*** Opening Collected material ***

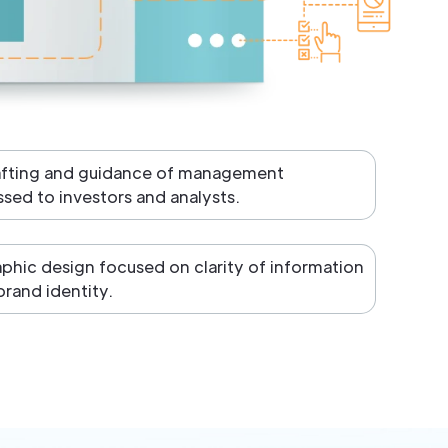
afting and guidance of management
ed to investors and analysts.
aphic design focused on clarity of information
brand identity.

*** Closing Collected material ***

◆ Aim of the exercise ◆
Minus its pictures, the full listing should be copied verbatim.

◆ Solution to this task ◆
afting and guidance of management
ed to investors and analysts.
aphic design focused on clarity of information
brand identity.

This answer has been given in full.